Ces mots vous font l’effet d’une douche froide. En tentant de vous redresser tant bien que mal, une intense nausée vous étourdit et vous n’apercevez vos jambes que du coin de l’œil. D’un violet foncé des plus tristes, elles ne semblent plus répondre à vos sollicitations. Votre niveau de panique augmente encore d’un cran lorsque vous voyez l’homme barbu, dont la blouse indique « Bruno, infirmier », s’approcher du lit dans lequel vous vous trouvez avec un fauteuil roulant.

« Sortir », c’est donc sortir en fauteuil ! Bruno vous en explique le fonctionnement. Pas si simple.
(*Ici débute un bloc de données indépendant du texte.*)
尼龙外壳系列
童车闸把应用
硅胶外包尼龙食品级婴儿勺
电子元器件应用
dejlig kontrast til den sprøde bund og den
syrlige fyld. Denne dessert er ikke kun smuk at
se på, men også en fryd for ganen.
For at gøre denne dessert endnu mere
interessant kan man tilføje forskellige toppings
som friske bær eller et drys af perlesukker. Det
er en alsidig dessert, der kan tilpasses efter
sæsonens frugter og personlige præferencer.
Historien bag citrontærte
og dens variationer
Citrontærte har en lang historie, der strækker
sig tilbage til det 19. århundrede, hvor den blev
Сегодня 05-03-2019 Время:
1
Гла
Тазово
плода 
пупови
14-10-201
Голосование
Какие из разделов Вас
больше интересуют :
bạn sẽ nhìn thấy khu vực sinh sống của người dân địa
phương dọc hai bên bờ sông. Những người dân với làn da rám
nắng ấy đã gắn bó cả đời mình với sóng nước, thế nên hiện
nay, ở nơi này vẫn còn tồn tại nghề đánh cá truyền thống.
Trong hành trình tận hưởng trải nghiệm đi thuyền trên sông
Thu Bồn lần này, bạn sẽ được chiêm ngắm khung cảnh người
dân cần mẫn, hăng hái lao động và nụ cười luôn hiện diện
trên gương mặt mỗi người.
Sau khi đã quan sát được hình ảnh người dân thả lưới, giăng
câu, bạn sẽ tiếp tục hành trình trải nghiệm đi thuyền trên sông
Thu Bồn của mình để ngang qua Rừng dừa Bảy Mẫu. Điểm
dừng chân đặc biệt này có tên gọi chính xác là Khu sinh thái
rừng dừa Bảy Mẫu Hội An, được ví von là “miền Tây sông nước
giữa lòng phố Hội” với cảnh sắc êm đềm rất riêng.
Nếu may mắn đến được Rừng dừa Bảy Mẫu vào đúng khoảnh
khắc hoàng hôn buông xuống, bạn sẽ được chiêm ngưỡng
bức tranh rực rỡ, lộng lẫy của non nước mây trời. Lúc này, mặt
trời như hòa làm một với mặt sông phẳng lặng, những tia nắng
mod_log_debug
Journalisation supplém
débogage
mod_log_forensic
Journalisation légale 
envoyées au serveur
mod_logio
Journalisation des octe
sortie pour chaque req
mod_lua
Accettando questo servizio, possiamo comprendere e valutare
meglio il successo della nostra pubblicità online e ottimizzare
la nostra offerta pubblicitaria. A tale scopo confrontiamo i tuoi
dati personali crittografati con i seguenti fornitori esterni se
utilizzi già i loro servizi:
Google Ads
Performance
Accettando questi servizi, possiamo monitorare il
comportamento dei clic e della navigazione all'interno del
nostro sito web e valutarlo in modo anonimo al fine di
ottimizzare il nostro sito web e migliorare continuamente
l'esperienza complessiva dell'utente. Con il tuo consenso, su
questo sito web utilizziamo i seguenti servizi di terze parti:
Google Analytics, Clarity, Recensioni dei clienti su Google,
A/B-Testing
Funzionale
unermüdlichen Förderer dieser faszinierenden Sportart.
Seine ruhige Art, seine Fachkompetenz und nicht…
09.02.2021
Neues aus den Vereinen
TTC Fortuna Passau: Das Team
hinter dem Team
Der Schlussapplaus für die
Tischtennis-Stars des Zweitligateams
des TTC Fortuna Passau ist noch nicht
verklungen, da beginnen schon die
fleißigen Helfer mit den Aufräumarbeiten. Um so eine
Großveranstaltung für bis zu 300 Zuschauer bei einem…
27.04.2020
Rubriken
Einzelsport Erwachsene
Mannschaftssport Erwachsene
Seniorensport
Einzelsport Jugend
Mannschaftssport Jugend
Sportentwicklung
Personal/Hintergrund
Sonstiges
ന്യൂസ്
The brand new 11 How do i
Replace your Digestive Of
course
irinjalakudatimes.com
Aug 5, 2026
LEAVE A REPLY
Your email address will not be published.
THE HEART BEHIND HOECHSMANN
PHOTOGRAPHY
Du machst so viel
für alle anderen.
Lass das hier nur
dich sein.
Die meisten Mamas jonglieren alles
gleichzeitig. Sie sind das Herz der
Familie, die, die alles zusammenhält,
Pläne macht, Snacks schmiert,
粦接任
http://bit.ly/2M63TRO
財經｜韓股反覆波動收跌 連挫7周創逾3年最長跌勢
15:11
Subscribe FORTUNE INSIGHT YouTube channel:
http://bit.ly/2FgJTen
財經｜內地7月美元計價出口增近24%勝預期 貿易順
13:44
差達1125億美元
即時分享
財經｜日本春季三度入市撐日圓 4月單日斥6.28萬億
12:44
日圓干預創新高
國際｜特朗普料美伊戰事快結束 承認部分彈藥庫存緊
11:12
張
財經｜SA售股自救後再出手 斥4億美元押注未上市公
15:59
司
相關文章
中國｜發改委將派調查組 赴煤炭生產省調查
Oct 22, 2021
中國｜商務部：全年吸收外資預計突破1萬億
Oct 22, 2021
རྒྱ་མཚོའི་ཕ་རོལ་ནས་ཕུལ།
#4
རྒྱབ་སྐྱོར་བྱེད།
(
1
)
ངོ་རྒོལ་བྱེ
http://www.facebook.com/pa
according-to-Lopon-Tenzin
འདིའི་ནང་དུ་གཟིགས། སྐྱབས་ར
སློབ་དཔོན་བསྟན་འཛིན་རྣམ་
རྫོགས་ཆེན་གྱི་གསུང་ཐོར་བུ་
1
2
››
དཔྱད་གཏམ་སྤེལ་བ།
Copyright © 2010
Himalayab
Quelques essais de pilotage plus tard, vous sortez de l’hôpital en roulant sur votre nouveau fauteuil. Depuis toujours, vous avez considéré les personnes en situation de handicap comme des parasites de la société et vous exécrez votre nouvelle condition. Toutes les personnes se tournent vers vous avec des regards que vous identifiez comme porteurs d’une sollicitude dont vous ne voulez pas. Votre arrivée dans la rue est plus pénible que ce que vous pensez et vous remarquez pour la première fois que tous les trottoirs penchent. Tant bien que mal, vous essayez de maintenir vos roues droites, mais votre trajectoire dévie sans cesse. Écart après écart, vous devez sans cesse vous excuser auprès des personnes dont vous coupez la route. Vos bras sont épuisés et vous vous demandez bien comment vous allez pouvoir tenir. La vie vient de vous mettre sur des roulettes carrées ; vous enragez.

Avant de vous faire renverser par une voiture, vous vous apprêtiez à acheter une chemise pour le travail. Il est dix-sept heures, les boutiques vont bientôt fermer.